By the time she was two, Harshita was swimming in the open waters of Narmada. A few months after she turned 10, she was cherry-picked from dozens for the National Sailing Academy in Bhopal. On Friday, the 16-year-old won a bronze medal in the laser 4.7 class, the only category where men and women are pitted against each other.

She was one of the three medalists from sailing. 2014 Asian Games bronze medalist Varsha Gautham returned with a silver this time in the 49er, an Olympic class, along with her crew Sweta Shervegar, while Varun Ashok Thakkar and K C Ganapathy clinched a bronze in the men’s 49er to record India’s best performance since the 1982 Asiad. Harshita, meanwhile, became one of India’s youngest sailors to win an Asian Games medal.

And it hasn’t come without a sacrifice. Harshita has stayed away from home for the last four years, visiting only for a few days every five or six months. Last year, she decided to put her education on hold, much against the wishes of her parents who’d introduced her to the sport purely for health reasons. “I used to be a swimmer and when the Madhya Pradesh Sports Academy coaches came for a talent search program, they spotted me as a swimmer. Later on, the coaches felt I was suited more for sailing,” Harshita says.

She joined the sailing academy without any hesitation. Soon, she started bossing the Optimist class, a beginner’s boat which is small in size and has smaller sails compared to the other designs. The 4.7, the next level boat, is a non-Olympic class meant for sailors aged under 18. The boat used is the same as the Laser Radial (an Olympic event for women), but the size of sails varies.

Weight disadvantage
Being a youth event, it was the only sailing event where boys and girls competed against each other. Alexandr Denisiuc, Moldovian coach of the Indian team, says the mixed gender competition put Harshita at a disadvantage. “Some of the boys here are 62kg, they have an advantage of 13-14 kilos over Harshita. She is just 50. So they have weight advantage to resist the sail and the first few days, we had windy conditions. Imagine how hard she had to work to fight against the boys,” Denisiuc says.

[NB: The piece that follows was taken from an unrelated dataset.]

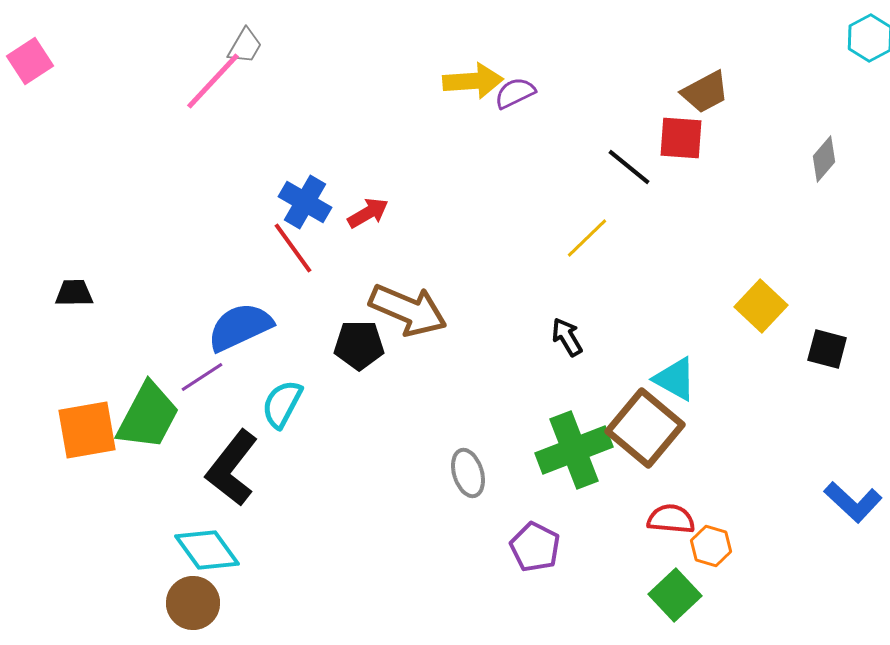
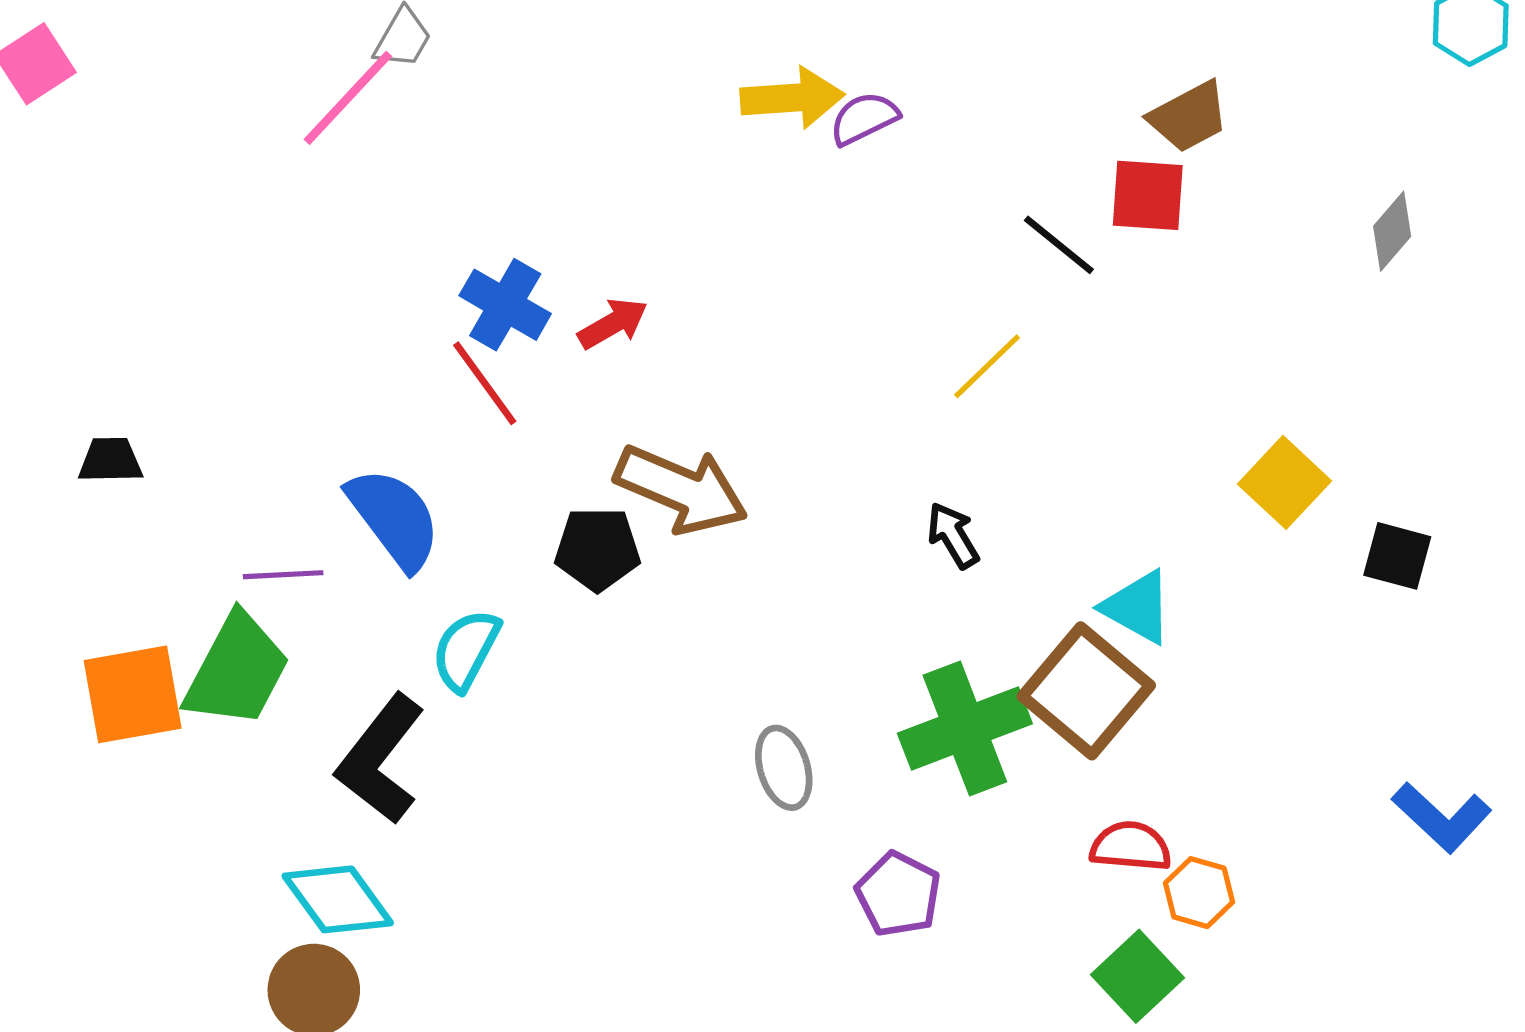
blue semicircle: (240, 327) -> (394, 518), turned 78
purple line: (202, 377) -> (283, 575), moved, turned 30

The difficulty can be gauged from the fact that Harshita is the only girl to finish in top five of this event. Malaysia’s Muhammad Fauzi Kaman Shah took the gold medal ahead of China’s Jianxiong Wang, who took silver.

Now that she’s won a medal, Harshita finds herself in a bigger dilemma. Last year, she dropped out of school to focus solely on sailing. Her parents were dead against the idea of her taking a sabbatical — especially because she was in class 10. “The training lasts around 10-12 hours every day so I had to drop out of school. My parents weren’t okay with the idea so my coach (GL Yadav) and the state’s sports minister called them for a meeting and convinced them. Eventually, they supported my decision,” Harshita says.

When she returns, Harshita will have to begin preparing for the class 10 exam. But Denisiuc has already set her a new target — gain a minimum 10kg muscle weight in the coming year to progress to the next stage — the laser radial. “Right now, she has good core and good brain. But changing of class is like starting a new life,” Denisiuc says.

For someone who had to take to waters to start a new, healthy life, this should be appear as a small bargain.